**Records for processing**:
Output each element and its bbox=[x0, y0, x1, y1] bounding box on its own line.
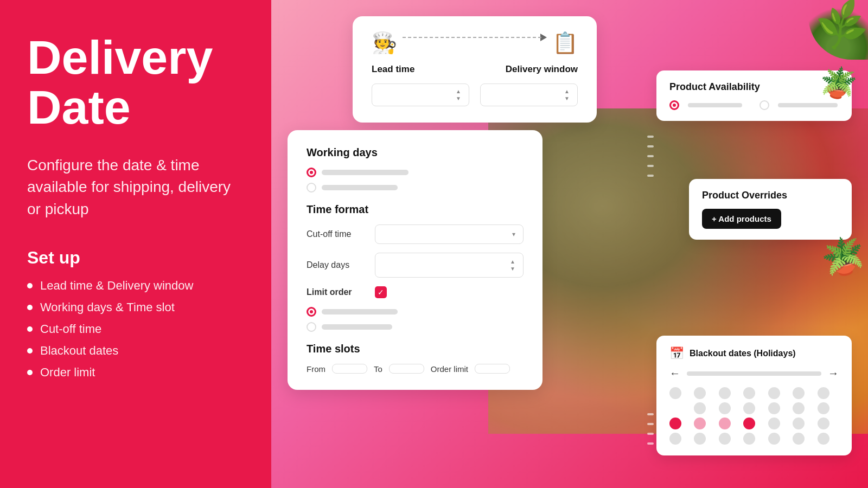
radio-item-2[interactable] bbox=[307, 183, 524, 192]
radio-bar-1 bbox=[322, 170, 409, 175]
calendar-icon: 📅 bbox=[669, 346, 684, 361]
nav-right-arrow[interactable]: → bbox=[828, 367, 839, 380]
cal-day[interactable] bbox=[818, 402, 829, 414]
limit-radio-item-2[interactable] bbox=[307, 322, 524, 332]
radio-item-1[interactable] bbox=[307, 168, 524, 177]
left-panel: Delivery Date Configure the date & time … bbox=[0, 0, 271, 488]
product-overrides-title: Product Overrides bbox=[702, 190, 839, 201]
decorative-dashes-2 bbox=[647, 413, 654, 445]
product-availability-radios bbox=[669, 100, 839, 110]
cal-day[interactable] bbox=[694, 433, 706, 445]
cal-day[interactable] bbox=[818, 387, 829, 399]
pa-radio-inactive[interactable] bbox=[760, 100, 769, 110]
to-label: To bbox=[374, 364, 382, 374]
limit-radio-bar-2 bbox=[322, 324, 392, 330]
blackout-title: Blackout dates (Holidays) bbox=[690, 349, 796, 358]
nav-left-arrow[interactable]: ← bbox=[669, 367, 680, 380]
blackout-dates-card: 📅 Blackout dates (Holidays) ← → bbox=[656, 336, 852, 455]
page-title: Delivery Date bbox=[27, 33, 244, 133]
cal-day[interactable] bbox=[719, 433, 731, 445]
limit-order-radio-group bbox=[307, 307, 524, 332]
cal-day-empty bbox=[669, 402, 681, 414]
cal-day[interactable] bbox=[743, 433, 755, 445]
dropdown-arrow-icon: ▾ bbox=[512, 230, 515, 238]
delay-days-row: Delay days ▲▼ bbox=[307, 253, 524, 278]
cal-day[interactable] bbox=[768, 387, 780, 399]
arrow-connector bbox=[397, 34, 552, 41]
order-limit-label: Order limit bbox=[431, 364, 468, 374]
decorative-dashes bbox=[647, 136, 654, 177]
delay-stepper-arrows: ▲▼ bbox=[510, 259, 515, 272]
lead-time-stepper[interactable]: ▲▼ bbox=[372, 84, 469, 106]
cut-off-dropdown[interactable]: ▾ bbox=[375, 224, 524, 244]
delivery-icon-block: 📋 bbox=[552, 33, 578, 53]
pa-bar-2 bbox=[778, 103, 838, 107]
pa-bar-1 bbox=[688, 103, 742, 107]
delay-days-stepper[interactable]: ▲▼ bbox=[375, 253, 524, 278]
limit-order-row: Limit order ✓ bbox=[307, 286, 524, 298]
cal-day[interactable] bbox=[793, 402, 805, 414]
cal-day-light-pink[interactable] bbox=[694, 418, 706, 429]
lead-time-input-wrap: ▲▼ bbox=[372, 84, 469, 106]
cal-day-light-pink[interactable] bbox=[719, 418, 731, 429]
delivery-window-input-wrap: ▲▼ bbox=[480, 84, 578, 106]
page-subtitle: Configure the date & time available for … bbox=[27, 155, 244, 221]
limit-order-checkbox[interactable]: ✓ bbox=[375, 286, 387, 298]
cal-day[interactable] bbox=[743, 387, 755, 399]
list-item: Cut-off time bbox=[27, 322, 244, 336]
cal-day[interactable] bbox=[768, 418, 780, 429]
setup-heading: Set up bbox=[27, 248, 244, 268]
to-input[interactable] bbox=[389, 364, 424, 374]
cal-day[interactable] bbox=[694, 402, 706, 414]
lead-time-card: 🧑‍🍳 📋 Lead time Delivery window bbox=[353, 16, 597, 123]
radio-inactive bbox=[307, 183, 316, 192]
chef-icon-block: 🧑‍🍳 bbox=[372, 33, 397, 53]
plant-small-icon: 🪴 bbox=[817, 62, 860, 104]
cal-day[interactable] bbox=[793, 387, 805, 399]
calendar-dots-grid bbox=[669, 387, 839, 445]
cal-day-pink[interactable] bbox=[743, 418, 755, 429]
lead-inputs-row: ▲▼ ▲▼ bbox=[372, 84, 578, 106]
limit-radio-active bbox=[307, 307, 316, 317]
list-item: Order limit bbox=[27, 365, 244, 380]
cal-day-pink[interactable] bbox=[669, 418, 681, 429]
blackout-nav: ← → bbox=[669, 367, 839, 380]
product-availability-card: 🪴 Product Availability bbox=[656, 70, 852, 121]
working-days-title: Working days bbox=[307, 146, 524, 159]
cal-day[interactable] bbox=[768, 402, 780, 414]
cal-day[interactable] bbox=[719, 387, 731, 399]
order-limit-input[interactable] bbox=[475, 364, 510, 374]
cal-day[interactable] bbox=[669, 387, 681, 399]
pa-radio-active[interactable] bbox=[669, 100, 679, 110]
product-availability-title: Product Availability bbox=[669, 81, 839, 93]
month-bar bbox=[687, 371, 821, 376]
plant-mid-icon: 🪴 bbox=[818, 233, 868, 281]
from-input[interactable] bbox=[332, 364, 367, 374]
cal-day[interactable] bbox=[743, 402, 755, 414]
cal-day[interactable] bbox=[669, 433, 681, 445]
cal-day[interactable] bbox=[818, 433, 829, 445]
limit-radio-item-1[interactable] bbox=[307, 307, 524, 317]
cal-day[interactable] bbox=[818, 418, 829, 429]
working-days-radio-group bbox=[307, 168, 524, 192]
delivery-window-label: Delivery window bbox=[506, 64, 578, 75]
cal-day[interactable] bbox=[768, 433, 780, 445]
list-item: Working days & Time slot bbox=[27, 300, 244, 314]
time-slots-row: From To Order limit bbox=[307, 364, 524, 374]
stepper-arrows-2: ▲▼ bbox=[564, 88, 570, 101]
limit-order-label: Limit order bbox=[307, 287, 366, 297]
cut-off-label: Cut-off time bbox=[307, 229, 366, 239]
cal-day[interactable] bbox=[793, 433, 805, 445]
delivery-icon: 📋 bbox=[552, 33, 578, 53]
cal-day[interactable] bbox=[719, 402, 731, 414]
add-products-button[interactable]: + Add products bbox=[702, 209, 781, 229]
cal-day[interactable] bbox=[793, 418, 805, 429]
list-item: Lead time & Delivery window bbox=[27, 279, 244, 293]
cal-day[interactable] bbox=[694, 387, 706, 399]
right-area: 🌿 🧑‍🍳 📋 Lead time Delivery window bbox=[271, 0, 868, 488]
time-slots-title: Time slots bbox=[307, 343, 524, 355]
limit-radio-inactive bbox=[307, 322, 316, 332]
lead-labels-row: Lead time Delivery window bbox=[372, 64, 578, 75]
from-label: From bbox=[307, 364, 326, 374]
delivery-window-stepper[interactable]: ▲▼ bbox=[480, 84, 578, 106]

**Exercise**: Every entry, exactly as written: transcribe it, passing over any pictures.

**Exercise solution**:
Output each element and its bbox=[x0, y0, x1, y1] bounding box on its own line.
radio-item-2[interactable] bbox=[307, 183, 524, 192]
radio-bar-1 bbox=[322, 170, 409, 175]
calendar-icon: 📅 bbox=[669, 346, 684, 361]
nav-right-arrow[interactable]: → bbox=[828, 367, 839, 380]
cal-day[interactable] bbox=[818, 402, 829, 414]
limit-radio-item-2[interactable] bbox=[307, 322, 524, 332]
radio-item-1[interactable] bbox=[307, 168, 524, 177]
left-panel: Delivery Date Configure the date & time … bbox=[0, 0, 271, 488]
product-overrides-title: Product Overrides bbox=[702, 190, 839, 201]
decorative-dashes-2 bbox=[647, 413, 654, 445]
product-availability-radios bbox=[669, 100, 839, 110]
cal-day[interactable] bbox=[694, 433, 706, 445]
cal-day[interactable] bbox=[818, 387, 829, 399]
pa-radio-inactive[interactable] bbox=[760, 100, 769, 110]
to-label: To bbox=[374, 364, 382, 374]
limit-radio-bar-2 bbox=[322, 324, 392, 330]
blackout-title: Blackout dates (Holidays) bbox=[690, 349, 796, 358]
nav-left-arrow[interactable]: ← bbox=[669, 367, 680, 380]
blackout-dates-card: 📅 Blackout dates (Holidays) ← → bbox=[656, 336, 852, 455]
page-title: Delivery Date bbox=[27, 33, 244, 133]
cal-day[interactable] bbox=[719, 433, 731, 445]
limit-order-radio-group bbox=[307, 307, 524, 332]
cal-day-empty bbox=[669, 402, 681, 414]
cal-day[interactable] bbox=[743, 433, 755, 445]
dropdown-arrow-icon: ▾ bbox=[512, 230, 515, 238]
delay-days-row: Delay days ▲▼ bbox=[307, 253, 524, 278]
cal-day[interactable] bbox=[768, 387, 780, 399]
arrow-connector bbox=[397, 34, 552, 41]
order-limit-label: Order limit bbox=[431, 364, 468, 374]
decorative-dashes bbox=[647, 136, 654, 177]
delay-stepper-arrows: ▲▼ bbox=[510, 259, 515, 272]
lead-time-stepper[interactable]: ▲▼ bbox=[372, 84, 469, 106]
cut-off-dropdown[interactable]: ▾ bbox=[375, 224, 524, 244]
delivery-icon-block: 📋 bbox=[552, 33, 578, 53]
pa-bar-2 bbox=[778, 103, 838, 107]
pa-bar-1 bbox=[688, 103, 742, 107]
delay-days-stepper[interactable]: ▲▼ bbox=[375, 253, 524, 278]
limit-order-row: Limit order ✓ bbox=[307, 286, 524, 298]
cal-day[interactable] bbox=[793, 402, 805, 414]
cal-day-light-pink[interactable] bbox=[694, 418, 706, 429]
lead-time-input-wrap: ▲▼ bbox=[372, 84, 469, 106]
cal-day-light-pink[interactable] bbox=[719, 418, 731, 429]
delivery-window-input-wrap: ▲▼ bbox=[480, 84, 578, 106]
page-subtitle: Configure the date & time available for … bbox=[27, 155, 244, 221]
limit-order-checkbox[interactable]: ✓ bbox=[375, 286, 387, 298]
cal-day[interactable] bbox=[743, 387, 755, 399]
list-item: Cut-off time bbox=[27, 322, 244, 336]
cal-day[interactable] bbox=[768, 418, 780, 429]
setup-heading: Set up bbox=[27, 248, 244, 268]
to-input[interactable] bbox=[389, 364, 424, 374]
cal-day[interactable] bbox=[694, 402, 706, 414]
lead-time-card: 🧑‍🍳 📋 Lead time Delivery window bbox=[353, 16, 597, 123]
radio-inactive bbox=[307, 183, 316, 192]
chef-icon-block: 🧑‍🍳 bbox=[372, 33, 397, 53]
plant-small-icon: 🪴 bbox=[817, 62, 860, 104]
cal-day[interactable] bbox=[793, 387, 805, 399]
calendar-dots-grid bbox=[669, 387, 839, 445]
cal-day-pink[interactable] bbox=[743, 418, 755, 429]
lead-inputs-row: ▲▼ ▲▼ bbox=[372, 84, 578, 106]
limit-radio-active bbox=[307, 307, 316, 317]
list-item: Order limit bbox=[27, 365, 244, 380]
cal-day-pink[interactable] bbox=[669, 418, 681, 429]
blackout-nav: ← → bbox=[669, 367, 839, 380]
product-availability-card: 🪴 Product Availability bbox=[656, 70, 852, 121]
working-days-title: Working days bbox=[307, 146, 524, 159]
cal-day[interactable] bbox=[768, 402, 780, 414]
cal-day[interactable] bbox=[719, 387, 731, 399]
order-limit-input[interactable] bbox=[475, 364, 510, 374]
cal-day[interactable] bbox=[669, 387, 681, 399]
pa-radio-active[interactable] bbox=[669, 100, 679, 110]
product-availability-title: Product Availability bbox=[669, 81, 839, 93]
month-bar bbox=[687, 371, 821, 376]
plant-mid-icon: 🪴 bbox=[818, 233, 868, 281]
from-input[interactable] bbox=[332, 364, 367, 374]
cal-day[interactable] bbox=[743, 402, 755, 414]
cal-day[interactable] bbox=[669, 433, 681, 445]
cal-day[interactable] bbox=[818, 433, 829, 445]
limit-radio-item-1[interactable] bbox=[307, 307, 524, 317]
cal-day[interactable] bbox=[818, 418, 829, 429]
working-days-radio-group bbox=[307, 168, 524, 192]
delivery-window-label: Delivery window bbox=[506, 64, 578, 75]
cal-day[interactable] bbox=[768, 433, 780, 445]
list-item: Working days & Time slot bbox=[27, 300, 244, 314]
time-slots-row: From To Order limit bbox=[307, 364, 524, 374]
stepper-arrows-2: ▲▼ bbox=[564, 88, 570, 101]
limit-order-label: Limit order bbox=[307, 287, 366, 297]
cut-off-label: Cut-off time bbox=[307, 229, 366, 239]
cal-day[interactable] bbox=[793, 433, 805, 445]
delivery-icon: 📋 bbox=[552, 33, 578, 53]
cal-day[interactable] bbox=[719, 402, 731, 414]
add-products-button[interactable]: + Add products bbox=[702, 209, 781, 229]
cal-day[interactable] bbox=[793, 418, 805, 429]
list-item: Lead time & Delivery window bbox=[27, 279, 244, 293]
cal-day[interactable] bbox=[694, 387, 706, 399]
right-area: 🌿 🧑‍🍳 📋 Lead time Delivery window bbox=[271, 0, 868, 488]
time-slots-title: Time slots bbox=[307, 343, 524, 355]
limit-radio-inactive bbox=[307, 322, 316, 332]
lead-labels-row: Lead time Delivery window bbox=[372, 64, 578, 75]
from-label: From bbox=[307, 364, 326, 374]
delivery-window-stepper[interactable]: ▲▼ bbox=[480, 84, 578, 106]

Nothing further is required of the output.